In the first quarter of 2024 belonged to the domestic occupiers, particularly in the BFSI, Flex, and manufacturing/engineering segments as they gained a majority share in office leasing.

“India’s office ecosystem is a blend of “office to the world” and strong domestic sector growth. While global corporations remain strong takers of office space in India, their sluggish decision-making has seen the strong domestic economy pick up the slack. In Q1 2024, domestic occupiers intensified their demand, contributing approximately 53% to the gross leasing activity. This remains in line with the trend being observed over the past 2 years where domestic occupiers have consistently gone toe to toe with their global counterparts in space acquisition. Moreover, this highlights the resilience and adaptability of India’s office market,” said Dr. Samantak Das, Chief Economist and Head of Research and REIS, India, JLL

Flex rise as tech continues to remain sluggish.

Flex and manufacturing/engineering sectors maintain a strong bullish outlook on their growth trajectory, while the tech industry continues to grapple with the challenge of sluggishness. Space take-up by third-party outsourcing firms, given global headwinds and slower revenue growth continues to impact the tech sector, with its share of gross leasing at 24.2%, mostly range-bound compared to the previous year. Flex space operators continue to play a significant role in India’s office markets, accounting for 21.0% of the gross leasing in Q1 2024, the highest space take up ever for this segment post Covid. The manufacturing/engineering sector is witnessing a sustained strengthening in demand, with the sector’s share rising to 20.2%, the highest in nearly three years, as India’s GCC ecosystem continues to become more broad-based with high-end R&D work coming into the country and creating expansion-driven space demand. 

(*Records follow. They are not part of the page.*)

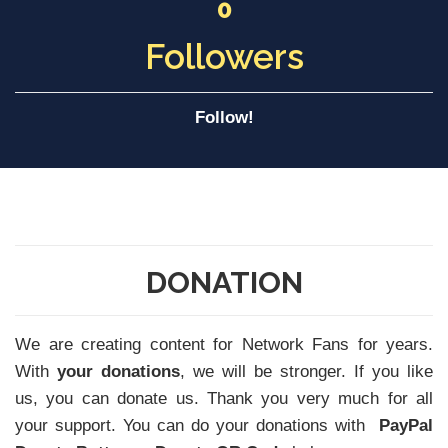
0
Followers
Follow!
DONATION
We are creating content for Network Fans for years.
With
your donations
, we will be stronger. If you like
us, you can donate us. Thank you very much for all
your support. You can do your donations with
PayPal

“India’s office market has consistently demonstrated unparalleled resilience and growth in the face of global sluggishness and has benefitted from its strong underlying fundamentals that support the sustained growth in demand. Over the next 3 – 4 years, we expect the market activity levels of over 60 million sq. ft witnessed in 2019 and 2023 to become the new normal, with gross leasing levels aligning more closely with the range observed during those years. In 2024, the pace of corporate space take-up is anticipated to significantly accelerate in the latter half of the year, following the general elections and gross leasing is estimated to potentially surpass the 63 million sq. ft recorded just last year,” said Rahul Arora, Head, Office Leasing & Retail Services, India, JLL

Delhi NCR and Bengaluru account for ~47% of the gross leasing in Q1 2024

Delhi NCR and Bengaluru emerged as frontrunners in the market, accounting for 26.6% and 20.4% of the overall gross leasing in Q1 2024, respectively. Chennai continued its strong showing, following up from the momentum witnessed in 2023, contributing to a significant 17.6% share of the overall leasing. Mumbai and Pune followed with gross leasing figures of 2.11 million sq. ft and 1.81 million sq. ft, respectively.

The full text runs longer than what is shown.